I still remember surprising my best friend with this dish over a long lunch, the table cluttered with crispy rice squares and colorful toppings while we debated which combo was best. That afternoon laughter echoed with every spicy, crunchy forkful, and the recipe secured its place in my regular rotation.

Ingredients

  • Cooked sushi rice: Cooling the rice fully makes it easier to shape and helps it crisp up without falling apart—press it firmly for maximum crunch.
  • Rice vinegar: This is essential to bring out the subtle tang of perfectly seasoned sushi rice, just like the best takeout.
  • Sugar: A touch of sweetness balances the acid and mimics what I learned watching chefs at sushi counters prep their rice.
  • Salt: Even a small amount rounds out all the other flavors in the rice slab.
  • Vegetable oil: Chosen for its neutral taste and high smoke point, this delivers beautiful golden crusts without distraction.
  • Sashimi-grade tuna: Using sashimi-grade tuna not only keeps everything fresh and bright but transforms this into something special—always dice right before mixing.
  • Mayonnaise: Japanese Kewpie, if you have it, lends rich depth that takes spicy tuna over the top.
  • Sriracha or chili sauce: Adjust to taste—a friend swears by doubling it for extra kick, and I never judge.
  • Soy sauce: Just a dash deepens umami, so pour with a steady hand.

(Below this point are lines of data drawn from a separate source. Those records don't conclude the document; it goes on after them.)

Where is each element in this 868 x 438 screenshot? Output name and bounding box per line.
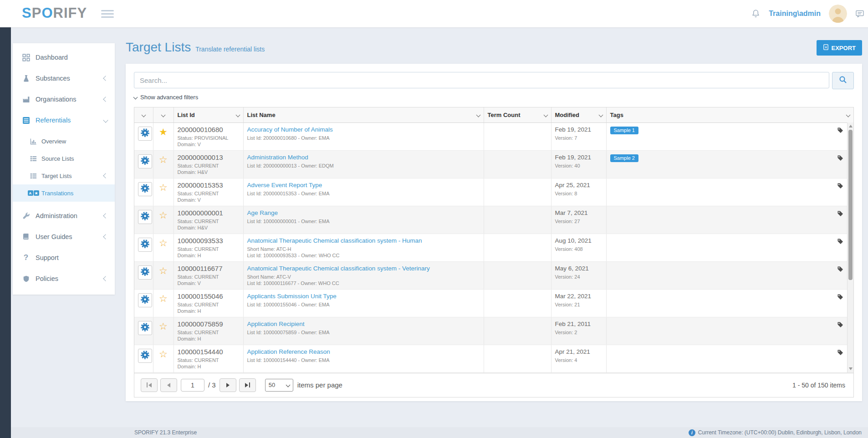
- column-menu-icon[interactable]: [141, 112, 146, 117]
- list-meta-label: List Id: 100000000001 - Owner: EMA: [247, 218, 480, 224]
- favorite-star-icon[interactable]: ☆: [157, 349, 170, 359]
- gear-icon: [140, 239, 150, 250]
- list-name-link[interactable]: Application Recipient: [247, 320, 480, 328]
- menu-toggle-icon[interactable]: [101, 10, 114, 20]
- favorite-star-icon[interactable]: ☆: [157, 155, 170, 165]
- row-settings-button[interactable]: [138, 182, 152, 196]
- column-menu-icon[interactable]: [598, 112, 603, 117]
- user-avatar[interactable]: [829, 5, 847, 23]
- tag-badge: Sample 2: [610, 154, 638, 162]
- sidebar-navigation: DashboardSubstancesOrganisationsReferent…: [13, 43, 115, 295]
- row-settings-button[interactable]: [138, 293, 152, 307]
- list-name-link[interactable]: Anatomical Therapeutic Chemical classifi…: [247, 237, 480, 244]
- chat-icon[interactable]: [855, 9, 864, 18]
- list-id-value: 200000015353: [178, 181, 240, 189]
- scrollbar-thumb[interactable]: [848, 130, 853, 280]
- list-name-link[interactable]: Application Reference Reason: [247, 348, 480, 356]
- tag-icon[interactable]: [837, 210, 843, 219]
- table-row: ☆200000015353Status: CURRENTDomain: VAdv…: [134, 178, 853, 206]
- column-menu-icon[interactable]: [476, 112, 480, 117]
- favorite-star-icon[interactable]: ☆: [157, 238, 170, 248]
- term-count-cell: [484, 317, 551, 345]
- list-name-link[interactable]: Accuracy of Number of Animals: [247, 126, 480, 133]
- sidebar-item-target-lists[interactable]: Target Lists: [13, 167, 115, 184]
- sidebar-item-overview[interactable]: Overview: [13, 132, 115, 150]
- tag-icon[interactable]: [837, 349, 843, 357]
- column-menu-icon[interactable]: [543, 112, 548, 117]
- shield-icon: [22, 275, 30, 282]
- list-meta-label: List Id: 100000116677 - Owner: WHO CC: [247, 280, 480, 286]
- row-settings-button[interactable]: [138, 210, 152, 224]
- search-input[interactable]: [134, 72, 829, 88]
- row-settings-button[interactable]: [138, 238, 152, 252]
- last-page-button[interactable]: [239, 378, 256, 392]
- sidebar-item-policies[interactable]: Policies: [13, 268, 115, 289]
- tag-icon[interactable]: [837, 238, 843, 246]
- first-page-button[interactable]: [141, 378, 158, 392]
- sidebar-item-administration[interactable]: Administration: [13, 205, 115, 226]
- list-name-link[interactable]: Applicants Submission Unit Type: [247, 292, 480, 300]
- tag-icon[interactable]: [837, 266, 843, 274]
- favorite-star-icon[interactable]: ☆: [157, 210, 170, 220]
- row-settings-button[interactable]: [138, 321, 152, 335]
- page-title: Target Lists: [126, 40, 191, 55]
- advanced-filters-toggle[interactable]: Show advanced filters: [134, 94, 854, 101]
- gear-icon: [140, 295, 150, 306]
- scroll-up-arrow-icon[interactable]: [849, 125, 853, 127]
- factory-icon: [22, 96, 30, 103]
- scroll-down-arrow-icon[interactable]: [849, 367, 853, 370]
- tag-icon[interactable]: [837, 155, 843, 163]
- user-menu[interactable]: Training\admin: [769, 10, 821, 18]
- term-count-cell: [484, 234, 551, 261]
- page-number-input[interactable]: [181, 379, 204, 392]
- table-scrollbar[interactable]: [847, 122, 853, 372]
- row-settings-button[interactable]: [138, 265, 152, 280]
- sidebar-item-substances[interactable]: Substances: [13, 68, 115, 89]
- column-menu-icon[interactable]: [235, 112, 240, 117]
- favorite-star-icon[interactable]: ☆: [157, 266, 170, 276]
- list-name-link[interactable]: Anatomical Therapeutic Chemical classifi…: [247, 265, 480, 272]
- wrench-icon: [22, 212, 30, 220]
- column-menu-icon[interactable]: [846, 112, 851, 117]
- list-name-link[interactable]: Age Range: [247, 209, 480, 217]
- row-settings-button[interactable]: [138, 127, 152, 141]
- favorite-star-icon[interactable]: ☆: [157, 321, 170, 331]
- favorite-star-icon[interactable]: ☆: [157, 294, 170, 304]
- sidebar-item-source-lists[interactable]: Source Lists: [13, 150, 115, 167]
- status-label: Status: PROVISIONAL: [178, 135, 240, 141]
- next-page-button[interactable]: [220, 378, 236, 392]
- domain-label: Domain: V: [178, 141, 240, 148]
- sidebar-item-support[interactable]: ?Support: [13, 247, 115, 268]
- favorite-star-icon[interactable]: ☆: [157, 183, 170, 193]
- column-menu-icon[interactable]: [161, 112, 166, 117]
- status-label: Status: CURRENT: [178, 301, 240, 308]
- list-name-link[interactable]: Administration Method: [247, 153, 480, 161]
- sidebar-item-dashboard[interactable]: Dashboard: [13, 47, 115, 68]
- column-header-modified: Modified: [555, 112, 579, 118]
- page-size-select[interactable]: 50: [265, 379, 293, 392]
- app-logo: SPORIFY: [22, 5, 87, 21]
- version-label: Version: 7: [555, 135, 602, 141]
- sidebar-item-referentials[interactable]: Referentials: [13, 110, 115, 131]
- tag-icon[interactable]: [837, 183, 843, 191]
- tag-icon[interactable]: [837, 127, 843, 135]
- sidebar-item-organisations[interactable]: Organisations: [13, 89, 115, 110]
- export-button[interactable]: x EXPORT: [817, 40, 862, 56]
- row-settings-button[interactable]: [138, 154, 152, 168]
- list-name-link[interactable]: Adverse Event Report Type: [247, 181, 480, 189]
- sidebar-item-user-guides[interactable]: User Guides: [13, 226, 115, 247]
- notifications-bell-icon[interactable]: [751, 9, 761, 19]
- tag-icon[interactable]: [837, 294, 843, 302]
- table-row: ☆100000093533Status: CURRENTDomain: HAna…: [134, 234, 853, 261]
- sidebar-item-translations[interactable]: A★Translations: [13, 184, 115, 202]
- previous-page-button[interactable]: [160, 378, 177, 392]
- status-label: Status: CURRENT: [178, 218, 240, 224]
- term-count-cell: [484, 206, 551, 234]
- row-settings-button[interactable]: [138, 349, 152, 363]
- list-id-value: 100000154440: [178, 348, 240, 356]
- search-button[interactable]: [832, 72, 854, 89]
- favorite-star-icon[interactable]: ★: [157, 127, 170, 137]
- tag-icon[interactable]: [837, 321, 843, 330]
- timezone-label: Current Timezone: (UTC+00:00) Dublin, Ed…: [698, 429, 862, 436]
- status-label: Status: CURRENT: [178, 190, 240, 197]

  • Sesame oil: Adds toasty, complex notes that make the spicy tuna irresistible—use the toasted variety if possible.
  • Green onion: Slice these thinly for crunch and a whisper of heat in every bite.
  • Avocado: Choose one just ripe for creaminess and a pop of color, tossed gently to avoid mashing.
  • Cucumber: Its crunch and coolness lighten the salad, especially welcome if you go heavy on spice.
  • Radishes: Thinly sliced, they lend peppery zip and delicate prettiness—a tip picked up from a market vendor.
  • Edamame: Optional but highly recommended; they add protein and a pop of green, but can easily be left out if you prefer simplicity.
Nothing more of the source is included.